If I knew how to do the thumbs down I would add about 50


----------



## angelaw (Dec 14, 2001)

There are actually breeders trying to keep these bloodlines going. Grafental is still using those old bloodlines trying to preserve them. But they no longer have a DDR registration as it doesn't exist since the wall. They have SV numbers now.


----------



## GSD07 (Feb 23, 2007)

> Originally Posted By: Camerafodderfor a first time gsd/dog owner... and both working fulltime jobs... from a novice point of view - this does seem like "alot of dog" for you. as mentioned before - every line can produce a mild temperament but the chances are slimmer when you get into czech/ddr bloodlines - its just not the reason those dogs are bred.


 You cannot imagine how many times I wished that Anton (DDR) were my first dog. He's such a breeze to raise and I love EVERYTHING in his temperament. He's not a Golden retriever type, though, very aloof. I think he would be an excellent dog for the OP (I mean, a mellow pup from DDR lines because Anton stays with me







)


----------



## Fodder (Oct 21, 2007)

> Originally Posted By: Angela_WThere are actually breeders trying to keep these bloodlines going. Grafental is still using those old bloodlines trying to preserve them. But they no longer have a DDR registration as it doesn't exist since the wall. They have SV numbers now.


seems they should let the term die down too then. could be me, but it seems confusing. so - within the east german / ddr / czech realm - where do "border patrol dogs" fit in?


----------



## SunCzarina (Nov 24, 2000)

What should DDRs be called then? Confusing or not, they are very different - as different as highline and ambred.
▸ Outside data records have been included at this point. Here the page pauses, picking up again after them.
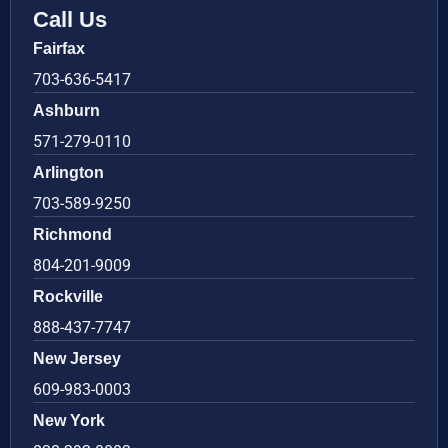
Call Us
Fairfax
703-636-5417
Ashburn
571-279-0110
Arlington
703-589-9250
Richmond
804-201-9009
Rockville
888-437-7747
New Jersey
609-983-0003
New York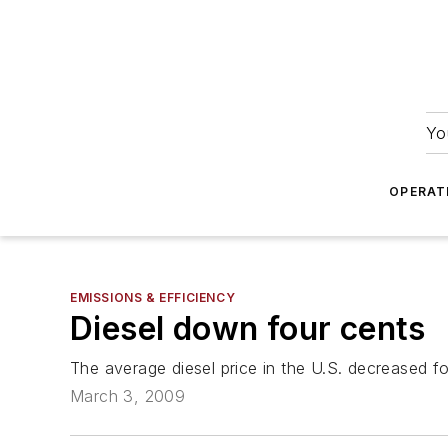
Yo
OPERAT
EMISSIONS & EFFICIENCY
Diesel down four cents
The average diesel price in the U.S. decreased f
March 3, 2009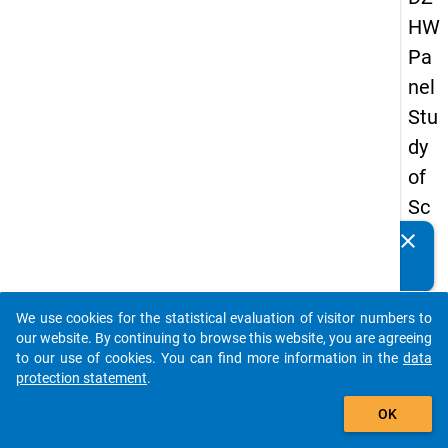
HW
Pa
nel
Stu
dy
of
Sc
ho
clear
Do you know of any publications based on our data
ol
packages? Then please share them with us...
Le
We use cookies for the statistical evaluation of visitor numbers to
ave
auto_stories
our website. By continuing to browse this website, you are agreeing
rs
to our use of cookies. You can find more information in the
data
protection statement
.
20
add_shopping_cart
08
OK
-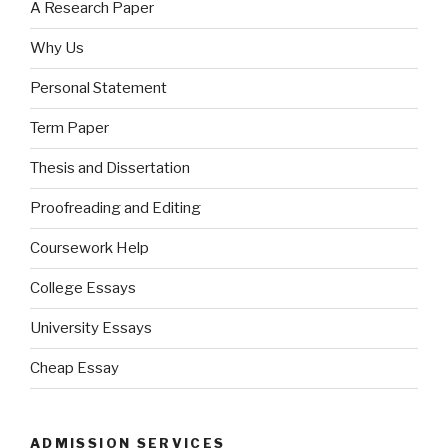
A Research Paper
Why Us
Personal Statement
Term Paper
Thesis and Dissertation
Proofreading and Editing
Coursework Help
College Essays
University Essays
Cheap Essay
ADMISSION SERVICES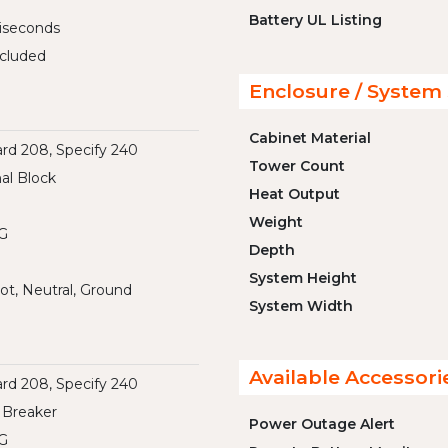
Battery UL Listing
liseconds
cluded
Enclosure / System 
Cabinet Material
rd 208, Specify 240
Tower Count
al Block
Heat Output
Weight
G
Depth
System Height
ot, Neutral, Ground
System Width
Available Accessori
rd 208, Specify 240
 Breaker
Power Outage Alert
G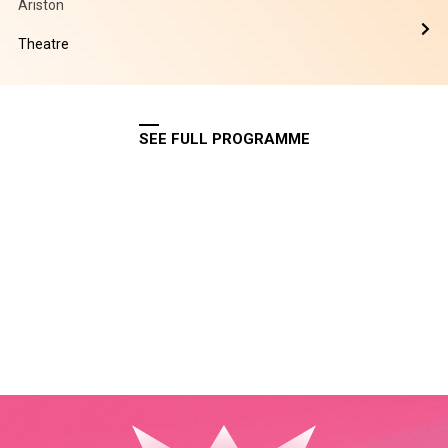
Ariston
Theatre
SEE FULL PROGRAMME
Yes, I'm biased, my pup is a DDR, his great grand sire is v-Sven vom Grafental.


----------



## TxTech (Mar 29, 2008)

> Originally Posted By: kleinenHainIf I knew how to do the thumbs down I would add about 50


Thanks for your opinion, but would you mind explaining why you would give 50 thumbs down? It doesn't really help me to know just that you would give a thumbs down.


----------



## TxTech (Mar 29, 2008)

> Originally Posted By: HBH
> 
> 
> > Originally Posted By: kleinenHainIf I knew how to do the thumbs down I would add about 50
> ...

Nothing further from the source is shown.